Medicine Nobel for telomere researchers
Three US-based researchers have shared this year's Nobel prize for physiology or medicine for their work towards understanding how chromosomes are protected by 'stoppers' called telomeres and the enzyme telomerase. Their insight into this fundamental cell mechanism has been cited as a major contributor to the development of new therapeutic strategies.
Elizabeth Blackburn, from University of California San Francisco, and Jack Szostak, from Harvard Medical School, each took one third of the prize for their discovery that chromosomes are protected from degradation by a unique DNA sequence in the telomeres.
Carol Greider, from Johns Hopkins University, received the final third, for - together with Blackburn - identifying telomerase, an enzyme that bolts on extra repeats to regulate the ageing process.
The physics Nobel prize recognised work in fibre optics and digital imaging.
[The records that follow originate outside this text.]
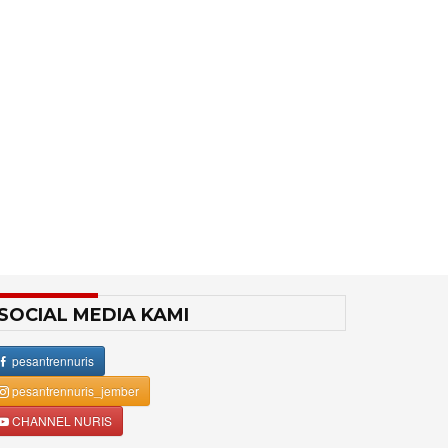
SOCIAL MEDIA KAMI
pesantrennuris
pesantrennuris_jember
CHANNEL NURIS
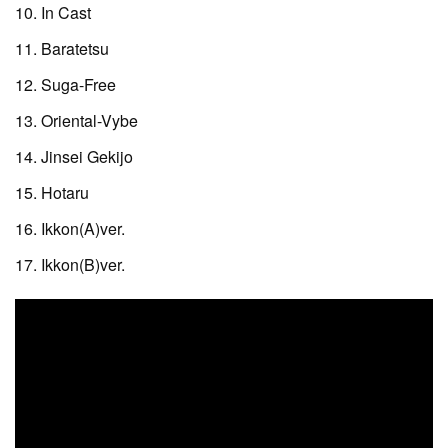
10. In Cast
11. Baratetsu
12. Suga-Free
13. Oriental-Vybe
14. Jinsei Gekijo
15. Hotaru
16. Ikkon(A)ver.
17. Ikkon(B)ver.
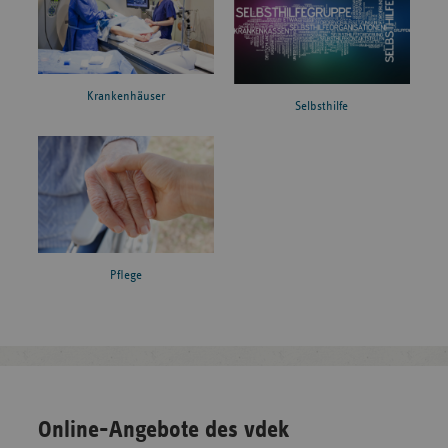
Krankenhäuser
Selbsthilfe
Pflege
Online-Angebote des vdek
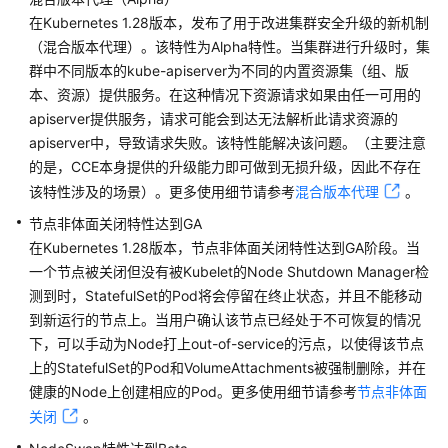
本
在Kubernetes 1.28版本，发布了用于改进集群安全升级的新机制
发
（混合版本代理）。该特性为Alpha特性。当集群进行升级时，集
布
群中不同版本的kube-apiserver为不同的内置资源集（组、版
记
本、资源）提供服务。在这种情况下资源请求如果由任一可用的
录
apiserver提供服务，请求可能会到达无法解析此请求资源的
apiserver中，导致请求失败。该特性能解决该问题。（主要注意
Kubernetes
的是，CCE本身提供的升级能力即可做到无损升级，因此不存在
1.36
版
该特性涉及的场景）。更多使用细节请参考
混合版本代理
。
本
节点非体面关闭特性达到GA
说
在Kubernetes 1.28版本，节点非体面关闭特性达到GA阶段。当
明
一个节点被关闭但没有被Kubelet的Node Shutdown Manager检
测到时，StatefulSet的Pod将会停留在终止状态，并且不能移动
Kubernetes
到新运行的节点上。当用户确认该节点已经处于不可恢复的情况
1.35
下，可以手动为Node打上out-of-service的污点，以使得该节点
版
上的StatefulSet的Pod和VolumeAttachments被强制删除，并在
本
说
健康的Node上创建相应的Pod。更多使用细节请参考
节点非体面
明
关闭
。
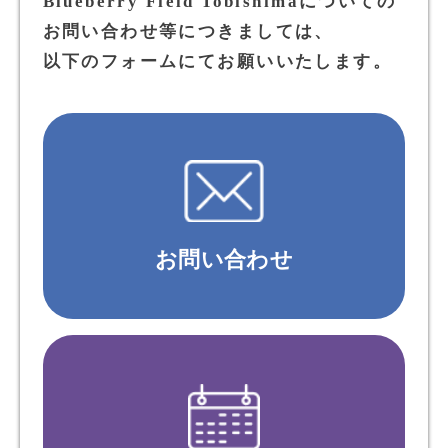
Blueberry Field Tobishimaについての
お問い合わせ等につきましては、
以下のフォームにてお願いいたします。
お問い合わせ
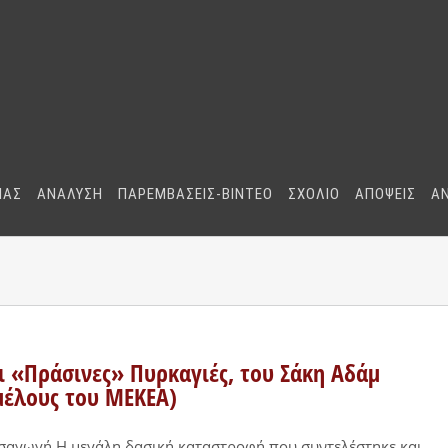
ΜΑΣ
ΑΝΑΛΥΣΗ
ΠΑΡΕΜΒΑΣΕΙΣ-BINTEO
ΣΧΟΛΙΟ
ΑΠΟΨΕΙΣ
Α
ι «Πράσινες» Πυρκαγιές, του Σάκη Αδάμ
μέλους του ΜΕΚΕΑ)
σαγωγή Η μεγάλη δασική καταστροφή που συντελέστηκε και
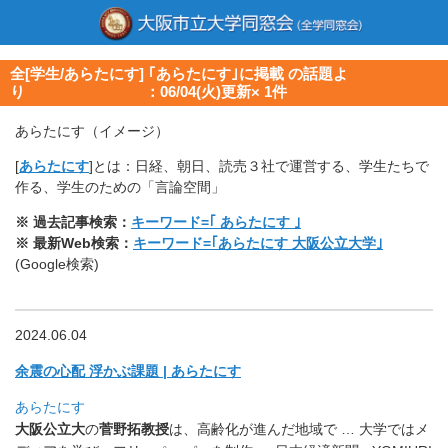
全[学生/あらたにす] ｢あらたにす｣に掲載 の話題よ
り ：06/04(火)更新× 1件
あらたにす（イメージ）
[
あらたにす
]とは：日経、朝日、読売３社で運営する、学生たちで
作る、学生のための「言論空間」
※ 過去記事検索：
キーワード=｢ あらたにす ｣
※ 最新Web検索：
キーワード=｢あらたにす 大阪公立大学｣
(Google検索)
2024.06.04
余震の心配 浮かぶ課題 | あらたにす
あらたにす
大阪公立大
の
菅野拓教授
は、高齢化が進んだ地域で … 大学ではメ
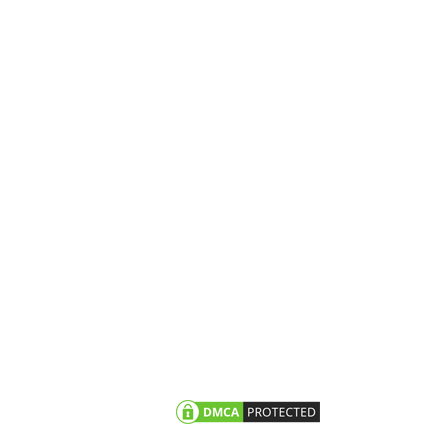
N TỨC
CHĂM SÓC KHÁCH HÀNG
vấn - hỏi đáp
Chính sách bảo hành
g trình tiêu biểu
Chính sách bảo mật thông
tin khách hàng
 tức công ty
n khuyến mãi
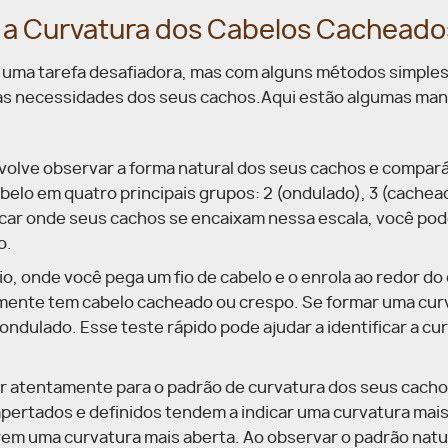
r a Curvatura dos Cabelos Cacheado
r uma tarefa desafiadora, mas com alguns métodos simples
 as necessidades dos seus cachos.
Aqui estão algumas man
olve observar a forma natural dos seus cachos e compará
belo em quatro principais grupos: 2 (ondulado), 3 (cachea
ficar onde seus cachos se encaixam nessa escala, você po
o.
io, onde você pega um fio de cabelo e o enrola ao redor do
lmente tem cabelo cacheado ou crespo. Se formar uma cur
ondulado. Esse teste rápido pode ajudar a identificar a cu
r atentamente para o padrão de curvatura dos seus cach
apertados e definidos tendem a indicar uma curvatura mai
em uma curvatura mais aberta. Ao observar o padrão natu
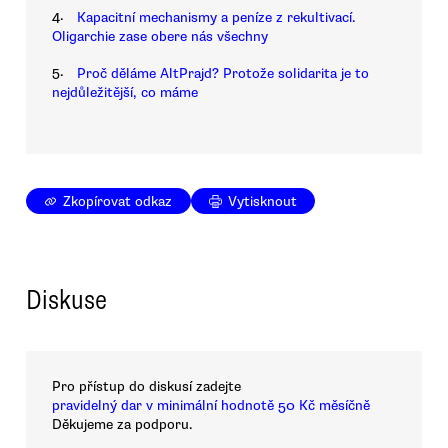
4.
Kapacitní mechanismy a peníze z rekultivací.
Oligarchie zase obere nás všechny
5.
Proč děláme AltPrajd? Protože solidarita je to
nejdůležitější, co máme
Zkopírovat odkaz
Vytisknout
Diskuse
Pro přístup do diskusí zadejte
pravidelný dar v minimální hodnotě 50 Kč měsíčně
Děkujeme za podporu.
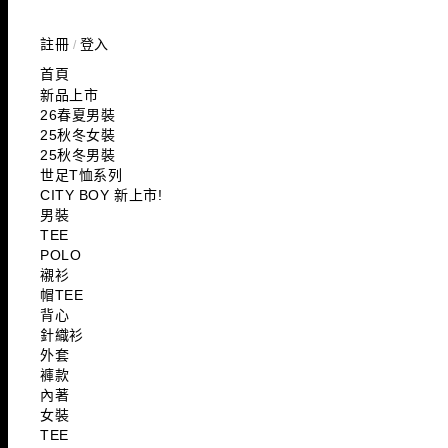
註冊
登入
/
首頁
新品上市
26春夏男裝
25秋冬女裝
25秋冬男裝
世足T恤系列
CITY BOY 新上市!
男裝
TEE
POLO
襯衫
帽TEE
背心
針織衫
外套
褲款
內著
女裝
TEE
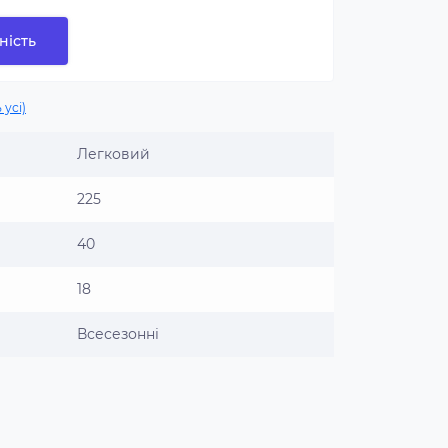
ність
 усі)
Легковий
225
40
18
Всесезонні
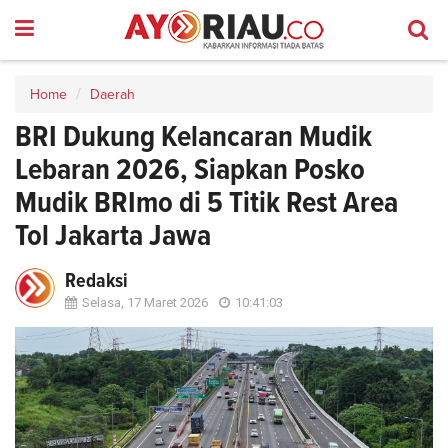
Home
Daerah
BRI Dukung Kelancaran Mudik
Lebaran 2026, Siapkan Posko
Mudik BRImo di 5 Titik Rest Area
Tol Jakarta Jawa
Redaksi
Selasa, 17 Maret 2026
10:41:03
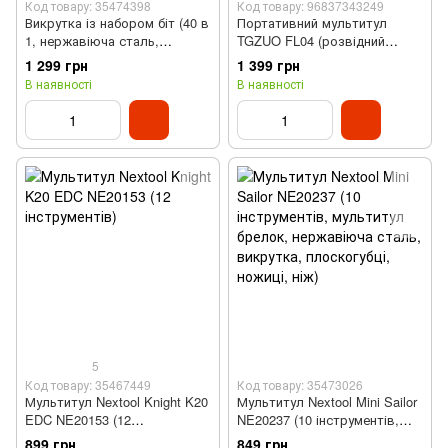
Код товару: 35474398
Код товару: 96837343249
Викрутка із набором біт (40 в
Портативний мультитул
1, нержавіюча сталь,
TGZUO FL04 (розвідний
магнітний органайзер)
ключ, викрутка, титановий)
1 299 грн
1 399 грн
В наявності
В наявності
5
Код товару: 35467449
Код товару: 35473026
Мультитул Nextool Knight K20
Мультитул Nextool Mini Sailor
EDC NE20153 (12
NE20237 (10 інструментів,
інструментів)
мультитул брелок,
899 грн
849 грн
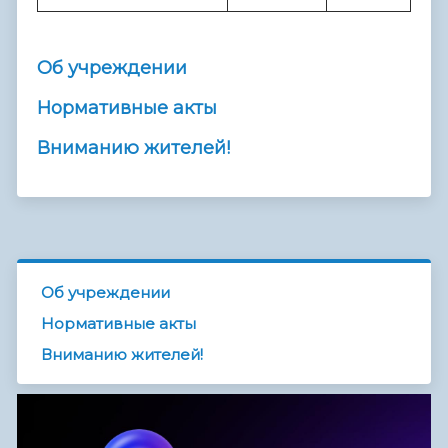
Об учреждении
Нормативные акты
Вниманию жителей!
Об учреждении
Нормативные акты
Вниманию жителей!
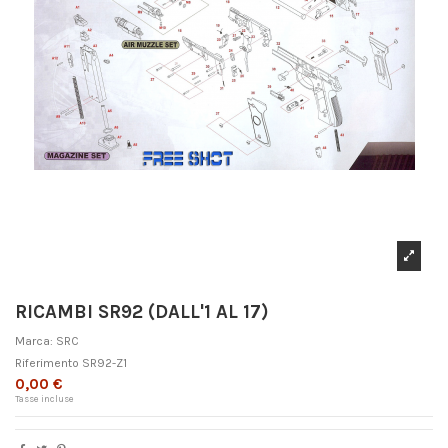
RICAMBI SR92 (DALL'1 AL 17)
Marca:
SRC
Riferimento
SR92-Z1
0,00 €
Tasse incluse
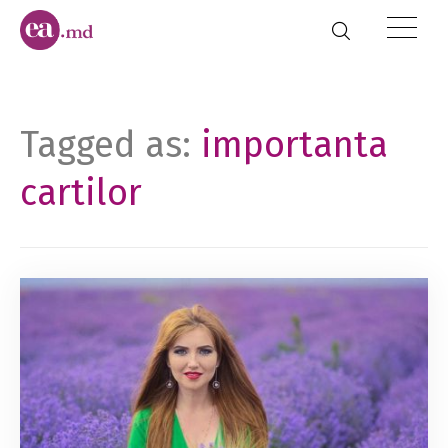
Tagged as:
importanta
cartilor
Half the prize went to Charles Kao, at Standard Telecommunications Laboratories, UK, for his work into the transmission of light in fibres for optical communication. His findings have played a fundamental role in developing today's broadband internet and remote sensors.
The other half was shared between Willard Boyle and George Smith, both at Bell Laboratories in the US, for inventing the first successful imaging technology using a digital sensor. Their CCD (charge-coupled device) sensor is used in digital cameras and many medical imaging applications.